My bum's rush came after a few hours when a producer in knee-high socks asked, "You have enough now, don't you?" in a way that told me she thought I did. Tipitina's staff quietly said they'd fill me in but clammed up once they were asked to sign confidentiality agreements, and an oft-discussed INXS interview never materialized. At some point, my emails stopped being answered.
All of that seems odd, but not as odd as the show's basic premise. David Goffin explained that INXS would never be able to audition as many singers as Mark Burnett Productions -- the show's producer -- could, so process would find the best singer. That assumes, though, that the best singer for the band is someone with minimal experience, someone who is a blank slate in many ways.

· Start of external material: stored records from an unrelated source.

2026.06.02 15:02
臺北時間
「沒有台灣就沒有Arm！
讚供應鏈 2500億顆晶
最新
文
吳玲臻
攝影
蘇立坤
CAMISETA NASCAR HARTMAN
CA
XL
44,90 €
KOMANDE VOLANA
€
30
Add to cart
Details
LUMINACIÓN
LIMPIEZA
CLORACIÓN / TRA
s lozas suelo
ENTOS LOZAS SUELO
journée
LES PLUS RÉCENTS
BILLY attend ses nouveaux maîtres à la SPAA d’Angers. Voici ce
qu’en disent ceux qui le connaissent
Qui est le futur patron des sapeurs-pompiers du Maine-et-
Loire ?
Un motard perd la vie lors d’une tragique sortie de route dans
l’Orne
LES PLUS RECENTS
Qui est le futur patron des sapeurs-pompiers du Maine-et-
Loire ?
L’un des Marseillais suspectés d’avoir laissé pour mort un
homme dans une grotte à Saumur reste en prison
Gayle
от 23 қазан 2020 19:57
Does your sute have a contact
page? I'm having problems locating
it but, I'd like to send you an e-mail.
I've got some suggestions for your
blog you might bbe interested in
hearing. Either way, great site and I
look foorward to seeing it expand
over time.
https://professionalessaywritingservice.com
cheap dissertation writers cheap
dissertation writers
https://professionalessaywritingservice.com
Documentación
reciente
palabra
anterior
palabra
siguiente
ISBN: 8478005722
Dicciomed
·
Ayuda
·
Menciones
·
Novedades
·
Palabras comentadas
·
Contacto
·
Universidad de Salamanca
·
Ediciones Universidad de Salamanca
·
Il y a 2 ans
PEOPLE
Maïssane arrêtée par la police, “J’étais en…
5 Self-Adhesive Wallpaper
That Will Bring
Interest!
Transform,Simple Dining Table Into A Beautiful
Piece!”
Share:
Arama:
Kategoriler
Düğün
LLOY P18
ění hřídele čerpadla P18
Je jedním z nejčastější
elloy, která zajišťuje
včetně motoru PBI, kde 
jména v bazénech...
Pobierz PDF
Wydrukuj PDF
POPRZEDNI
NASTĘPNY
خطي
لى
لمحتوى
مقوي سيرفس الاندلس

It would be nice if Rock Star: INXS portrayed rock 'n' roll accurately, but the CBS.com photo of the finalists -- none of which came from the New Orleans auditions -- doesn't bode well. The contestants are dressed more outrageously than Michael Hutchence ever did, looking like corny television versions of rock stars in sitcoms and crime dramas. Maybe INXS didn't do this to revive a flagging career and maybe it will find a real new lead singer. My unpleasant suspicion, though, is that when music and television come together, television always wins.